◆ Task description
Go over the material below and report every line that contains the word "interactable".

◆ Material supplied
------------------------------------------------------------
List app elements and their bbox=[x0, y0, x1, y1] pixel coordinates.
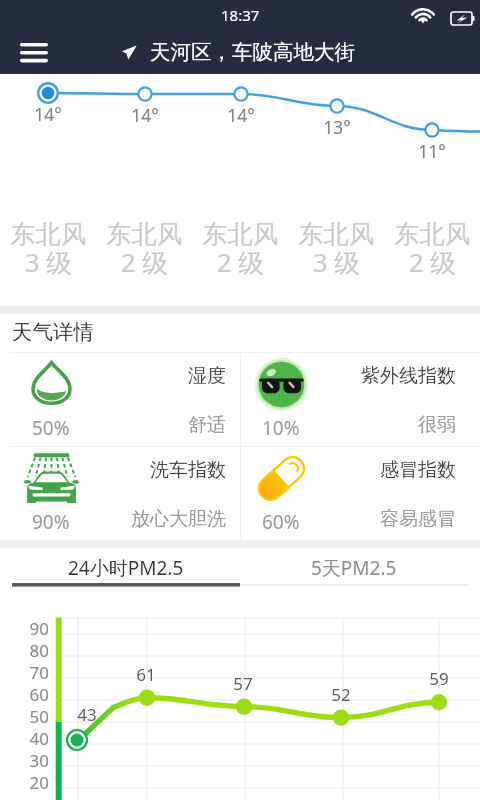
staticText: 80 bbox=[17, 639, 49, 662]
staticText: 5天PM2.5 bbox=[311, 555, 397, 581]
button[interactable]: Menu bbox=[0, 30, 68, 74]
staticText: 20 bbox=[17, 771, 49, 794]
staticText: 14° bbox=[8, 102, 88, 126]
staticText: 2 级 bbox=[217, 245, 264, 280]
staticText: 东北风 bbox=[298, 218, 375, 250]
staticText: 60% bbox=[262, 509, 300, 535]
button[interactable]: 60% bbox=[240, 447, 470, 540]
staticText: 感冒指数 bbox=[380, 458, 456, 482]
staticText: 舒适 bbox=[188, 413, 226, 437]
staticText: 紫外线指数 bbox=[361, 364, 456, 388]
staticText: 14° bbox=[201, 103, 281, 127]
button[interactable]: 24小时PM2.5 bbox=[12, 548, 240, 591]
staticText: 容易感冒 bbox=[380, 507, 456, 531]
staticText: 57 bbox=[213, 672, 273, 695]
staticText: 30 bbox=[17, 749, 49, 772]
button[interactable]: 50% bbox=[10, 353, 240, 446]
staticText: 很弱 bbox=[418, 413, 456, 437]
staticText: 50 bbox=[17, 705, 49, 728]
staticText: 10% bbox=[262, 415, 300, 441]
staticText: 洗车指数 bbox=[150, 458, 226, 482]
staticText: 放心大胆洗 bbox=[131, 507, 226, 531]
staticText: 50% bbox=[32, 415, 70, 441]
staticText: 14° bbox=[105, 103, 185, 127]
staticText: 东北风 bbox=[106, 218, 183, 250]
staticText: 43 bbox=[57, 703, 117, 726]
staticText: 52 bbox=[311, 683, 371, 706]
staticText: 天河区，车陂高地大街 bbox=[150, 39, 355, 65]
staticText: 59 bbox=[409, 667, 469, 690]
staticText: 湿度 bbox=[188, 364, 226, 388]
staticText: 东北风 bbox=[202, 218, 279, 250]
staticText: 90 bbox=[17, 617, 49, 640]
staticText: 东北风 bbox=[394, 218, 471, 250]
staticText: 东北风 bbox=[10, 218, 87, 250]
staticText: 70 bbox=[17, 661, 49, 684]
staticText: 60 bbox=[17, 683, 49, 706]
staticText: 天气详情 bbox=[12, 319, 94, 345]
staticText: 2 级 bbox=[409, 245, 456, 280]
staticText: 3 级 bbox=[25, 245, 72, 280]
staticText: 90% bbox=[32, 509, 70, 535]
staticText: 2 级 bbox=[121, 245, 168, 280]
button[interactable]: 10% bbox=[240, 353, 470, 446]
button[interactable]: 90% bbox=[10, 447, 240, 540]
staticText: 24小时PM2.5 bbox=[68, 555, 184, 581]
staticText: 18:37 bbox=[221, 5, 260, 25]
staticText: 13° bbox=[297, 115, 377, 139]
button[interactable]: 5天PM2.5 bbox=[240, 548, 468, 591]
staticText: 11° bbox=[392, 139, 472, 163]
staticText: 3 级 bbox=[313, 245, 360, 280]
staticText: 61 bbox=[116, 663, 176, 686]
staticText: 40 bbox=[17, 727, 49, 750]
------------------------------------------------------------
◆ Answer for the task
button[interactable]: Menu bbox=[0, 30, 68, 74]
button[interactable]: 60% bbox=[240, 447, 470, 540]
button[interactable]: 24小时PM2.5 bbox=[12, 548, 240, 591]
button[interactable]: 50% bbox=[10, 353, 240, 446]
button[interactable]: 10% bbox=[240, 353, 470, 446]
button[interactable]: 90% bbox=[10, 447, 240, 540]
button[interactable]: 5天PM2.5 bbox=[240, 548, 468, 591]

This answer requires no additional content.